The companies agreed in 2017 to split a $671 million settlement related to about 3,550 health claims, but they’re still at odds over others.
The new investor complaints stem partly from an earlier lawsuit Chemours brought in Delaware’s Chancery Court in May 2019 disputing the extent of its obligations toward DuPont. Chemours recently asked the state’s top court to overturn a March order sending the case to arbitration.
The public unsealing of the Chancery Court case—after a sharply contested dispute over DuPont’s bid to keep it under wraps—caused Chemours’ market value to plummet on news that its PFAS liabilities likely exceeded $2.5 billion, the shareholder suits say.
‘Misread and Misinterpret’
In its statement Tuesday, Chemours said the lawsuits “misread and misinterpret” the earlier case.
That lawsuit seeks an order “limiting DuPont’s indemnification rights against Chemours” to the “high-end maximum realistic” liability estimates it offered as part of the spinoff or the return of a "$4 billion dividend it extracted from Chemours premised upon these maximums,” the company’s statement said.
The new complaints, filed Monday and July 24, partly echo a proposed securities class action consolidated in the same court.

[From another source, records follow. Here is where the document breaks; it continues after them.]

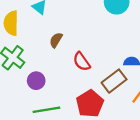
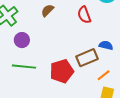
red semicircle: (82, 62) -> (84, 15), moved

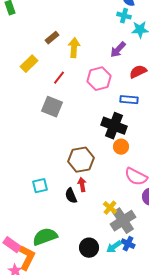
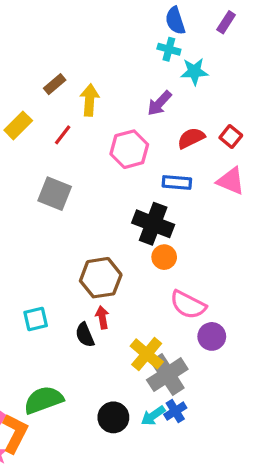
red line: (59, 78) -> (63, 135), moved
yellow cross: (110, 208) -> (147, 354), size x1.5
blue cross: (128, 244) -> (175, 411), turned 32

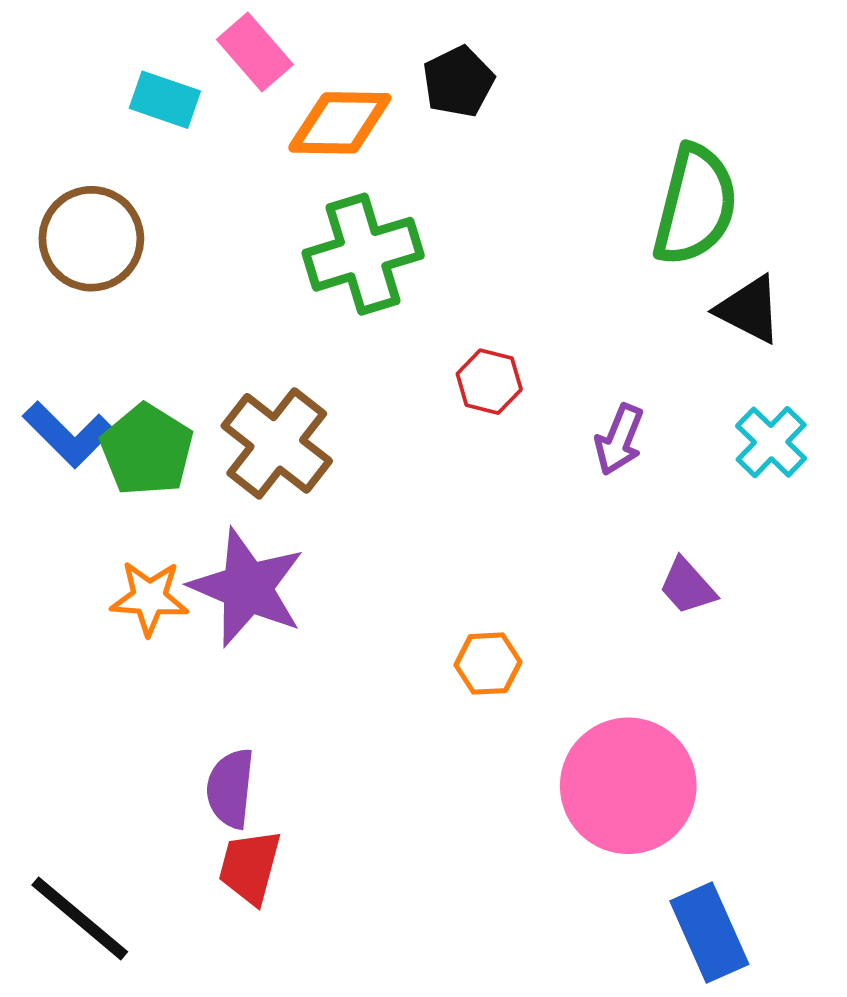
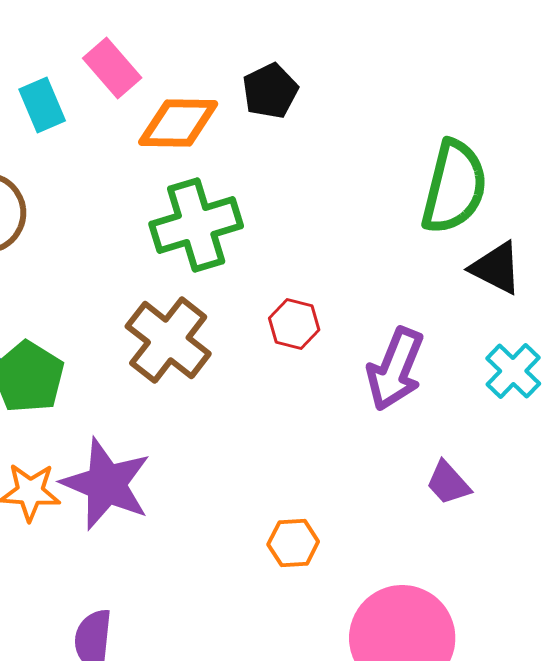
cyan rectangle: (165, 100) -> (42, 105), turned 48
purple arrow: (619, 440) -> (395, 369), size x1.5
brown cross: (277, 443) -> (168, 340), moved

Cause of Action: Sections 10(b), 14(a), and 20(a) of the Exchange Act; breach of fiduciary duty; corporate waste; unjust enrichment.
Relief: Damages, costs, fees, a constructive trust, and an order requiring the company to reform its oversight and governance procedures.
Attorneys: One plaintiff is represented by O’Kelly & Ernst LLC and Gainey McKenna & Egleston. The other is represented by Cooch & Taylor PA and Robbins LLP.